Who taught you to write tests?

Can a test capture how well you understand something?

I’m not talking about the massive standardized tests that are making us crazy right now. Just the humble classroom test, written by a teacher to evaluate how well a student is doing in class. The kind of test that forms a grade, then a transcript. Then a GPA and a college decision.

Most of the tests I remember from my school days were absurd.

The consumer education final, which we also took as a pre-test. That test was so easy I earned a B+ based on common sense, and I couldn’t believe my high school still made me take the course. And yet, I did learn things in the class.

Every physics test. Those tests were ridiculously hard, and they had almost nothing to do with what we had learned in class. I think my teacher actually forgot what he had taught us when he wrote them.

And the English tests that expected us to have the “right” interpretation of symbolism and allusions? I still don’t believe there are right answers to those questions. There shouldn’t be.

Writing tests that capture the essence of what students know is an art form, and we are not well prepared to do it. The thoughtful conversations about test-writing when I got my license? Non-existent. The guidance from my supervising teacher? Similarly lacking.

Most teachers I knew when I was starting out just took questions from the textbook test bank. Sometimes they aligned to what happened in class, and sometimes not. Sometimes the wording was clear, and sometimes not.

It wasn’t until a few years ago, when I was trained in “Understanding by Design,” that I started thinking seriously about test design. The tests we write count for a lot. Tests are the summative feedback that tell our students and their parents whether they “get it” or not. They are part of the signal that tells others — like colleges, scholarship sponsors and even insurance companies — what to expect from a student. It is crucial that we do this well.  

What should we know about test-writing that we don’t learn in school?

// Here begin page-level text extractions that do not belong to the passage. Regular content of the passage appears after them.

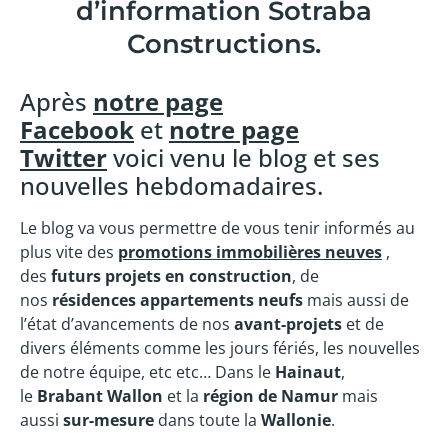
d’information Sotraba
Constructions.
Après
notre page
Facebook
et
notre page
Twitter
voici venu le blog et ses
nouvelles hebdomadaires.
Le blog va vous permettre de vous tenir informés au
plus vite des
promotions immobilières neuves
,
des
futurs projets en construction
, de
nos
résidences appartements neufs
mais aussi de
l’état d’avancements de nos
avant-projets
et de
divers éléments comme les jours fériés, les nouvelles
de notre équipe, etc etc… Dans le
Hainaut
,
le
Brabant Wallon
et la
région de Namur
mais
aussi
sur-mesure
dans toute la
Wallonie
.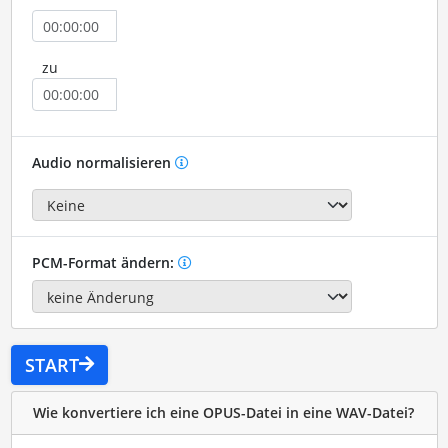
zu
Audio normalisieren
PCM-Format ändern:
START
Wie konvertiere ich eine OPUS-Datei in eine WAV-Datei?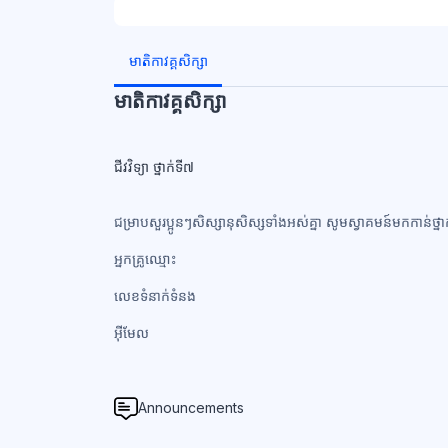
ប្លុក
ប្លុក
មាតិកាវគ្គសិក្សា
មាតិកាវគ្គសិក្សា
ជីវវិទ្យា ថ្នាក់ទី៧
ជម្រាបសួរប្អូនៗសិស្សានុសិស្សទាំងអស់គ្នា សូមស្វាគមន៍មកកាន់ថ្ន
អ្នកគ្រូឈ្មោះ
លេខទំនាក់ទំនង​
អ៊ីមែល
Announcements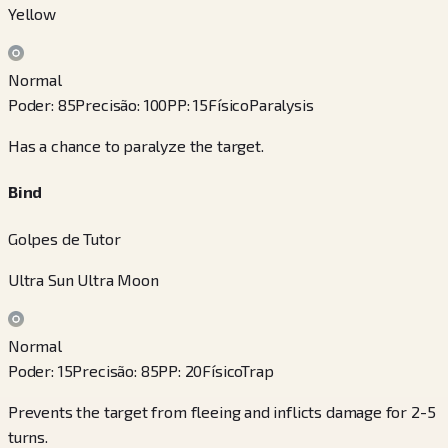
Yellow
Normal
Poder
:
85
Precisão
:
100
PP
:
15
Físico
Paralysis
Has a chance to paralyze the target.
Bind
Golpes de Tutor
Ultra Sun Ultra Moon
Normal
Poder
:
15
Precisão
:
85
PP
:
20
Físico
Trap
Prevents the target from fleeing and inflicts damage for 2-5
turns.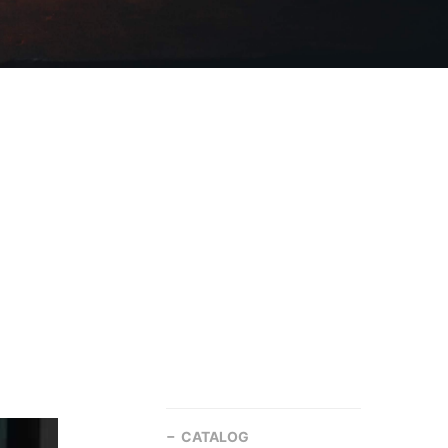
CATALOG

  1. No test is a perfect instrument. Your best bet is to diversify, like picking a stock portfolio. Use some multiple choice and also some essay questions. Let students use notes on some tests but not on others. Make some tests oral, if you can. Students who perform well on all of these definitely know their stuff. Students who struggle with one form of testing will have other opportunities to shine.
  2. Backwards design makes sense. Think about what students need to know and what you will expect them to do. Have your test in mind while you develop your curriculum. This sounds like “teach to the test,” but that’s an false simplification. If I want students to know how to use measures of central tendency (mean, median, mode), then I should write questions that deeply probe their understanding of these concepts. And I should teach in a way that will help them answer all of those kinds of questions.
  3. Write questions at different levels of Bloom’s taxonomy. Tests should include simple questions that nearly everyone can answer (like definitions) as well as challenging questions that signal deep understanding. “What is a median?” is a very different question from “In what circumstances is the median a more accurate measure than a mean?” or “Which measure of central tendency should be used when evaluating the typical household income, and why?”
  4. Every question is important. Think about what you are asking and how it is phrased, and never ask a throwaway question (or include a throwaway distracter). Emphasize the most important concepts, not just the ones that are easiest to test, and be sure the emphasis of your test aligns with what is emphasized in the class.
  5. Use neutral language. Don’t write test questions that unfairly assume prior knowledge. If you want to see how completely unfair and culture-specific tests can be, try this World War I IQ test.
  6. Use test performance to evaluate yourself. If my students do badly on a test, it reflects on them. Maybe they didn’t study. But it also reflects on me, and I need to use the test data to figure out how to teach better. What are they missing? Did I explain it well enough? Does the test use terminology they can understand or reason out?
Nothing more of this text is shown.